Activity
Copy out each line of the data that holds the string "onde".

◇ ◇ ◇ ◇ ◇

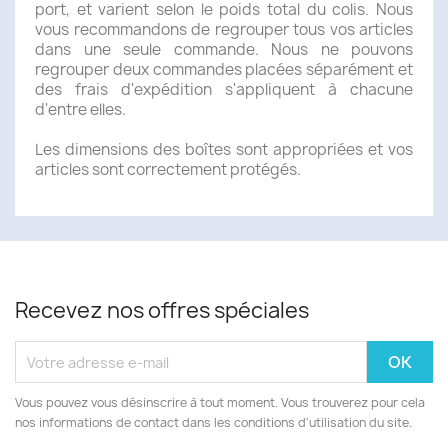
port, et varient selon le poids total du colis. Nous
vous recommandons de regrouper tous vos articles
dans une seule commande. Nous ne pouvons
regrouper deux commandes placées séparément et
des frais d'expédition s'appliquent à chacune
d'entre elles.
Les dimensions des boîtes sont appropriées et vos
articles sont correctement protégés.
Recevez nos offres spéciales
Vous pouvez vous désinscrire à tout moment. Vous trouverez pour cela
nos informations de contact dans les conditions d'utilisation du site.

◇ ◇ ◇ ◇ ◇

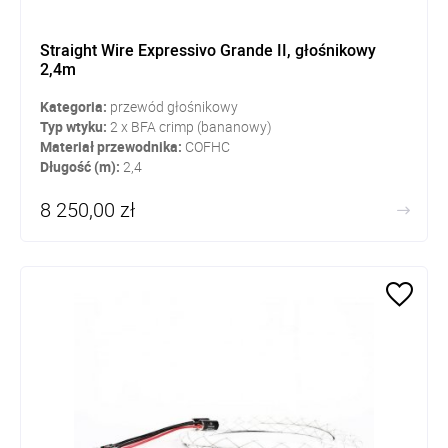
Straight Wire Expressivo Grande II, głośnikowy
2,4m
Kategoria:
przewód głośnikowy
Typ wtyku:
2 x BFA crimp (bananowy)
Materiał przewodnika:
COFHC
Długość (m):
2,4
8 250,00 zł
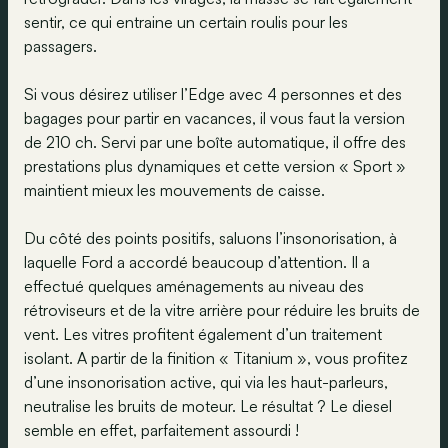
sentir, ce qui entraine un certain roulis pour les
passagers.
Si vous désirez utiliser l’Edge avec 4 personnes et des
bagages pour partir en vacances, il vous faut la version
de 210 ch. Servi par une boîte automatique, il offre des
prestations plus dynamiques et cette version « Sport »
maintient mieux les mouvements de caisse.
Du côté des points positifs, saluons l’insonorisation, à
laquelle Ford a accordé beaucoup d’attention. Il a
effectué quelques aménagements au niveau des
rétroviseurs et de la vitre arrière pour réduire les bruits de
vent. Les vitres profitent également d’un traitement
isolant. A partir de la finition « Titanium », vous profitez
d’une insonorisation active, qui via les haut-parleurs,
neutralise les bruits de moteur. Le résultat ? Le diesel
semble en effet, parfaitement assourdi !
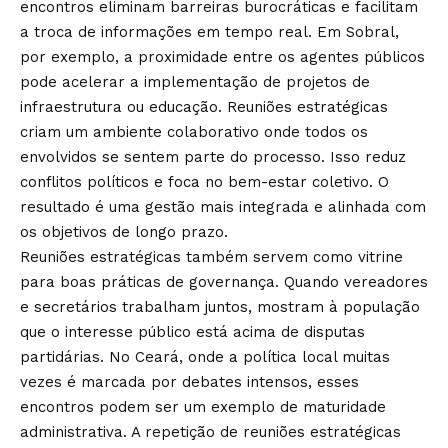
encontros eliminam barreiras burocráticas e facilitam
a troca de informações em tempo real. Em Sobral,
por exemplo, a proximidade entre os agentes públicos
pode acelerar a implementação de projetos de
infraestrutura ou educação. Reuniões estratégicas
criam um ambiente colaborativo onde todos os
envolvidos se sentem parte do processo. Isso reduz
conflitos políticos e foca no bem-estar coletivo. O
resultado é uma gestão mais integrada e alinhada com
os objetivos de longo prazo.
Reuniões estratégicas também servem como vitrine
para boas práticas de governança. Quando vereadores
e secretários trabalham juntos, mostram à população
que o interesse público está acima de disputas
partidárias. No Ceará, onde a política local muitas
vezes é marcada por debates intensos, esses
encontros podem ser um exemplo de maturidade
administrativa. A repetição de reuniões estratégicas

◇ ◇ ◇ ◇ ◇

Task result
criam um ambiente colaborativo onde todos os
partidárias. No Ceará, onde a política local muitas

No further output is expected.